━━━━━ MATERIAL FOR THIS EXERCISE ━━━━━

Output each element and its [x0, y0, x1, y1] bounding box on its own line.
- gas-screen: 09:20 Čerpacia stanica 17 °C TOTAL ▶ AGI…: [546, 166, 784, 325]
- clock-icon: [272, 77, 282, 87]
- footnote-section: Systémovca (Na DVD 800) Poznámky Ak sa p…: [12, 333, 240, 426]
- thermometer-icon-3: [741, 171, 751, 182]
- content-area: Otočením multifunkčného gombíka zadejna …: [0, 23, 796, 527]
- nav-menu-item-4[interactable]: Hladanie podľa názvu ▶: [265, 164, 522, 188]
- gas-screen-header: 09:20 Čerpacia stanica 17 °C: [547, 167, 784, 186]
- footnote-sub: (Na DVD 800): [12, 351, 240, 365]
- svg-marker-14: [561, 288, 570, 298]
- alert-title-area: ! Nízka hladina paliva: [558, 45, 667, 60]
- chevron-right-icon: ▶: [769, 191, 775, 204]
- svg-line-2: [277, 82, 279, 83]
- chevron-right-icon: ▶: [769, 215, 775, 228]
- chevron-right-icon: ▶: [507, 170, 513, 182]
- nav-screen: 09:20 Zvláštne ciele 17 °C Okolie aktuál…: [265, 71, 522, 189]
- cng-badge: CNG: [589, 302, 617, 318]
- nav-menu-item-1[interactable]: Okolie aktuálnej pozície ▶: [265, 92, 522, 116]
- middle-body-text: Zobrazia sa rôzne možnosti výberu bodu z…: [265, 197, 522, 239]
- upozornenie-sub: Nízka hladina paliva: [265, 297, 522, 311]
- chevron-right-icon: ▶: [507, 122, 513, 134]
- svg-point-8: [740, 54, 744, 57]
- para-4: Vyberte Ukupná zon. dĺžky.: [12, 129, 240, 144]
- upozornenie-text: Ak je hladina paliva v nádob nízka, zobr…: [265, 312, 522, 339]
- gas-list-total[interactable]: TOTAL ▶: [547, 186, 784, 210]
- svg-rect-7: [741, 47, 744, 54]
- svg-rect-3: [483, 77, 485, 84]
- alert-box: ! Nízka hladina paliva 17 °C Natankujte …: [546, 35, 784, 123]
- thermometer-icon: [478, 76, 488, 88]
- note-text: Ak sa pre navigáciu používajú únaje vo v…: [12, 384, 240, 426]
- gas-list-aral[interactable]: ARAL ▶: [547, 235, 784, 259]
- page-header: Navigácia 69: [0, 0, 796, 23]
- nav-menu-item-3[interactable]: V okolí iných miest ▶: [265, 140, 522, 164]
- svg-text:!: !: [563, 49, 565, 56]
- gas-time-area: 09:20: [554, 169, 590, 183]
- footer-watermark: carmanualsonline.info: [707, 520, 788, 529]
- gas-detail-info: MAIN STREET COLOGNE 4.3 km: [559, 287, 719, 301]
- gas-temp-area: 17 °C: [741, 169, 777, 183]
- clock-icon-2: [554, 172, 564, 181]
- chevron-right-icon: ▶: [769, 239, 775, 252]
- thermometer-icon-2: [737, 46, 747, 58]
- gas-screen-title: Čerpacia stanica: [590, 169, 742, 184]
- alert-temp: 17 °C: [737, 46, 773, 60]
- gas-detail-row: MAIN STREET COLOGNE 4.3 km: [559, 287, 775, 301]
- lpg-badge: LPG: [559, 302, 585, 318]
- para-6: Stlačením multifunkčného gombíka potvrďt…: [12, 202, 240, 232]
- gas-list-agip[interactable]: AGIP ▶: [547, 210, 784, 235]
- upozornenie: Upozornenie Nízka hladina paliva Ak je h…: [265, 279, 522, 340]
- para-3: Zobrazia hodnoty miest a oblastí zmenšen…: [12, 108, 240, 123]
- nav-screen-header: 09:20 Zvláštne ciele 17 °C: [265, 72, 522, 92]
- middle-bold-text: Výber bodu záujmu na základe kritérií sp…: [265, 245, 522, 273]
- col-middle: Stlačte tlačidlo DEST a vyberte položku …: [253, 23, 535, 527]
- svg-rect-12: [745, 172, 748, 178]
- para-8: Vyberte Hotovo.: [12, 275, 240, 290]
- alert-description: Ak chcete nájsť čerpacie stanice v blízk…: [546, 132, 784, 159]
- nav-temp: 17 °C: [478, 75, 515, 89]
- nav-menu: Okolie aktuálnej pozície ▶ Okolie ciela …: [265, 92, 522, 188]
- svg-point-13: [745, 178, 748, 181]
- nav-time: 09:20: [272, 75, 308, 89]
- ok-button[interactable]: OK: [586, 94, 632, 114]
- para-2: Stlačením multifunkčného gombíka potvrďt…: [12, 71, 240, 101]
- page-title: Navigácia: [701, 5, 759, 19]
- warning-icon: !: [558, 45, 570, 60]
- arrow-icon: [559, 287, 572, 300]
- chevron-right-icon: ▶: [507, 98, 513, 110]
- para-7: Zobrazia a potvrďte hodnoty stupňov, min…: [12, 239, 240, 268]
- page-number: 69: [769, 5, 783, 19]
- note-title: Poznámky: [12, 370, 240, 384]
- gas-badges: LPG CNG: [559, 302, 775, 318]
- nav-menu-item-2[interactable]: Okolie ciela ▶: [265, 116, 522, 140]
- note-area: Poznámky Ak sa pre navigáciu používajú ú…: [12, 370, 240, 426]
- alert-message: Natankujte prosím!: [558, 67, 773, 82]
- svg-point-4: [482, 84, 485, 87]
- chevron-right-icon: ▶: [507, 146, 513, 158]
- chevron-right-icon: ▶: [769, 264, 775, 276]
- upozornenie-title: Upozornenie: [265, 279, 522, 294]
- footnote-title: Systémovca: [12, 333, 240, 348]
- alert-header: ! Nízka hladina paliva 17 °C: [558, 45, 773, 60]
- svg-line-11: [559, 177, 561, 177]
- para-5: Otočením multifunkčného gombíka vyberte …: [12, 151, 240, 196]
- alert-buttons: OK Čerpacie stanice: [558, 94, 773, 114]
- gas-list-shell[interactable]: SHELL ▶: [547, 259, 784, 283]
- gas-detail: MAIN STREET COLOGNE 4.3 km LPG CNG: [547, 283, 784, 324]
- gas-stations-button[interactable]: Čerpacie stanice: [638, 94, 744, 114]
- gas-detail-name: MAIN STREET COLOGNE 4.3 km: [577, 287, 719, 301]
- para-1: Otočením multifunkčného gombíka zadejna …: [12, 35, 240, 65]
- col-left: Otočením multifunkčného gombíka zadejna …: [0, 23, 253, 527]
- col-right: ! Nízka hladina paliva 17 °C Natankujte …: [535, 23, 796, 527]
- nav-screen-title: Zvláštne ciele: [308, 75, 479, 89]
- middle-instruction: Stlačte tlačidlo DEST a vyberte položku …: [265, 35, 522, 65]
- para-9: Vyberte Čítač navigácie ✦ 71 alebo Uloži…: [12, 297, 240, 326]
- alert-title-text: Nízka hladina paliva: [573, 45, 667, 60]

━━━━━

EXERCISE DESCRIPTION: Provide the count of lines in the data above that include the word "upozornenie", with no added text.

RESPONSE TO THIS TASK: 4